NHYPERGEOM
Overview
The NHYPERGEOM function computes values for the negative hypergeometric distribution, a discrete probability distribution that models sampling without replacement from a finite population until a specified number of failures is observed. Unlike the standard hypergeometric distribution, which counts successes in a fixed sample size, the negative hypergeometric distribution describes the number of successes encountered before accumulating a target number of failures.
Consider a population containing M objects, of which n are classified as “successes” (e.g., red balls) and M - n are “failures” (e.g., blue balls). Objects are drawn one at a time without replacement until r failures have been observed. The negative hypergeometric distribution gives the probability of observing exactly k successes during this sampling process. This distribution is particularly useful in quality control, ecological sampling, and clinical trial design where sampling stops after encountering a certain number of defective items or negative outcomes.

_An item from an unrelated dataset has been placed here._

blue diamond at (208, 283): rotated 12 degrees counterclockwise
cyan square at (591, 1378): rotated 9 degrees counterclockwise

The probability mass function (PMF) is defined as:
f(k; M, n, r) = \frac{\binom{k+r-1}{k} \binom{M-r-k}{n-k}}{\binom{M}{n}}where k \in [0, n] represents the number of successes, n \in [0, M] is the total number of successes in the population, and r \in [0, M-n] is the number of failures required to stop sampling. The distribution has expected value E[X] = \frac{rn}{M - n + 1} and variance \text{Var}[X] = \frac{rn(M+1)(M-n-r+1)}{(M-n+1)^2(M-n+2)}.

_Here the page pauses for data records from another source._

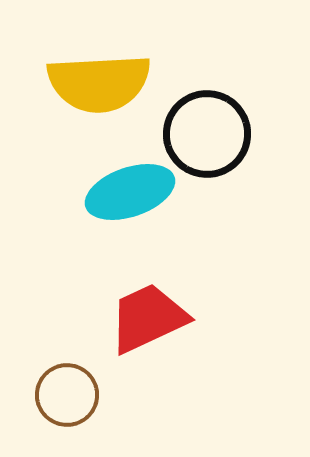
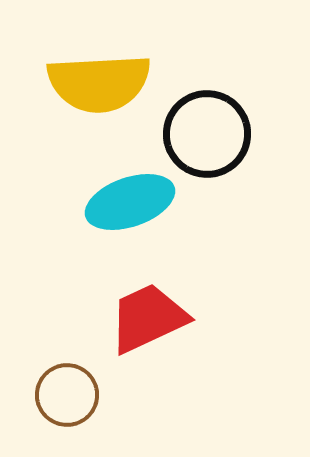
cyan ellipse: moved 10 px down
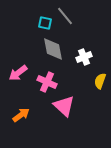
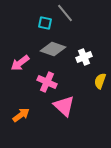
gray line: moved 3 px up
gray diamond: rotated 60 degrees counterclockwise
pink arrow: moved 2 px right, 10 px up
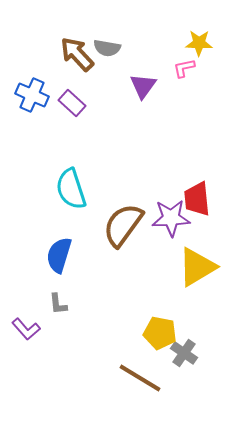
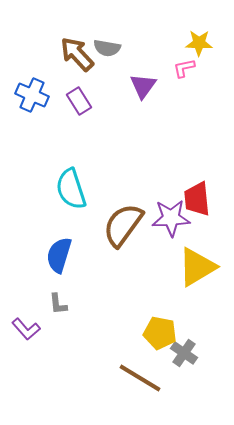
purple rectangle: moved 7 px right, 2 px up; rotated 16 degrees clockwise
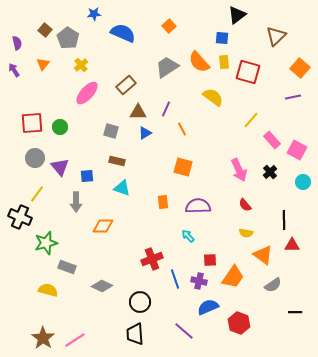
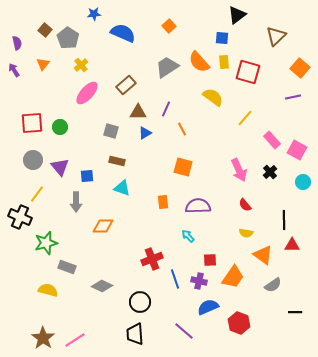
yellow line at (251, 120): moved 6 px left, 2 px up
gray circle at (35, 158): moved 2 px left, 2 px down
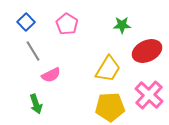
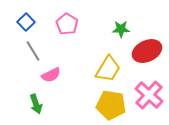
green star: moved 1 px left, 4 px down
yellow pentagon: moved 1 px right, 2 px up; rotated 12 degrees clockwise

The negative hypergeometric distribution is closely related to several other distributions. It is a special case of the beta-binomial distribution and has an analogous relationship to the hypergeometric distribution as the negative binomial has to the binomial—both “negative” variants involve sampling until a fixed number of failures rather than a fixed sample size, but differ in whether sampling is with or without replacement.
This implementation uses SciPy’s scipy.stats.nhypergeom module, which provides methods for computing the PMF, CDF, survival function, inverse CDF (percent point function), and descriptive statistics. For more background on the distribution, see the negative hypergeometric distribution on Wikipedia.

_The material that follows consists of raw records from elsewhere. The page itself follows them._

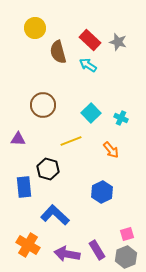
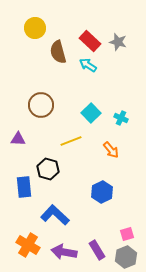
red rectangle: moved 1 px down
brown circle: moved 2 px left
purple arrow: moved 3 px left, 2 px up
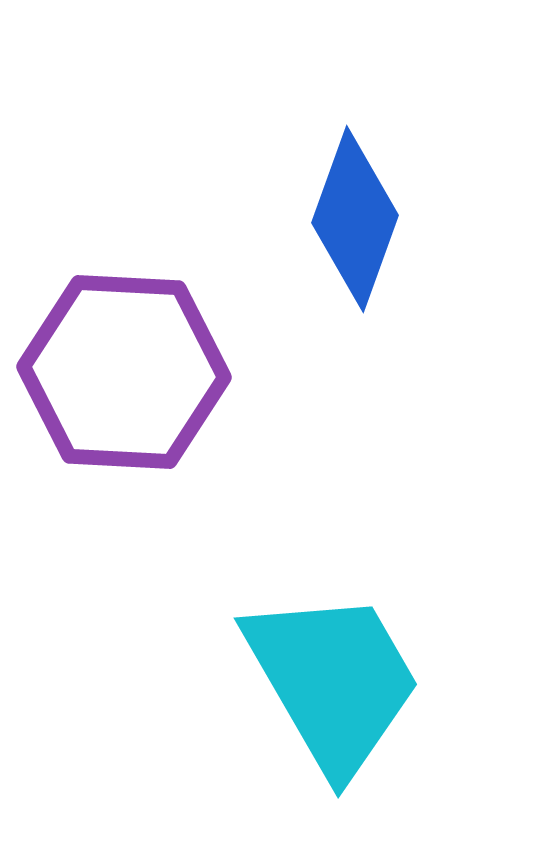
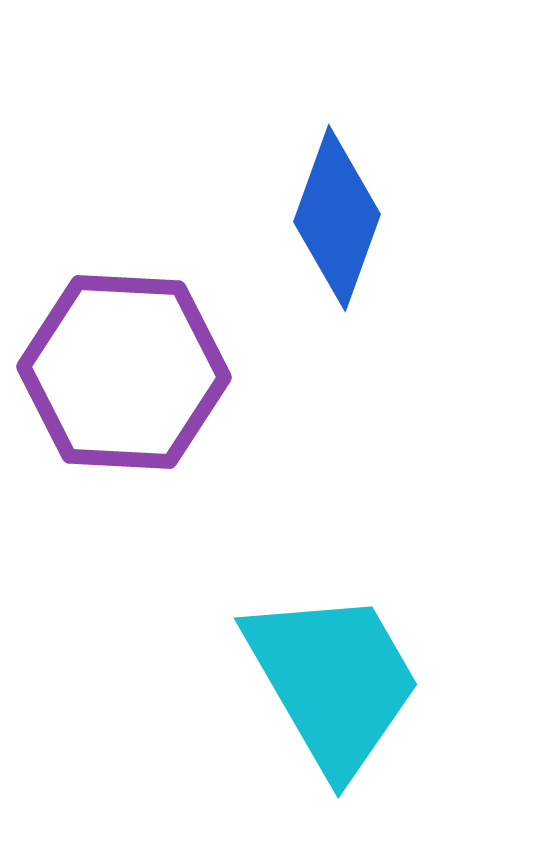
blue diamond: moved 18 px left, 1 px up
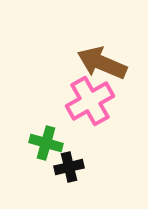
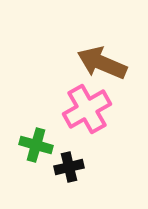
pink cross: moved 3 px left, 8 px down
green cross: moved 10 px left, 2 px down
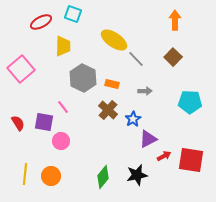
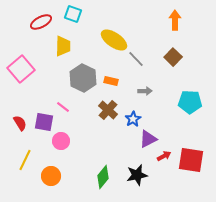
orange rectangle: moved 1 px left, 3 px up
pink line: rotated 16 degrees counterclockwise
red semicircle: moved 2 px right
yellow line: moved 14 px up; rotated 20 degrees clockwise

This example function is provided as-is without any representation of accuracy.
Excel Usage
=NHYPERGEOM(k, m, n, r, nhypergeom_mode, loc)k(list[list], required): Value(s) at which to evaluate the distribution (number of Type I objects drawn for pmf/cdf/sf, probability for icdf/isf, ignored for statistics modes).m(int, required): Total number of objects in the population (must be >= 1).n(int, required): Number of Type I objects in the population (0 <= n <= m).r(int, required): Number of Type II objects to draw before stopping (0 <= r <= m-n).nhypergeom_mode(str, optional, default: “pmf”): Output type to compute.loc(float, optional, default: 0): Location parameter that shifts the distribution.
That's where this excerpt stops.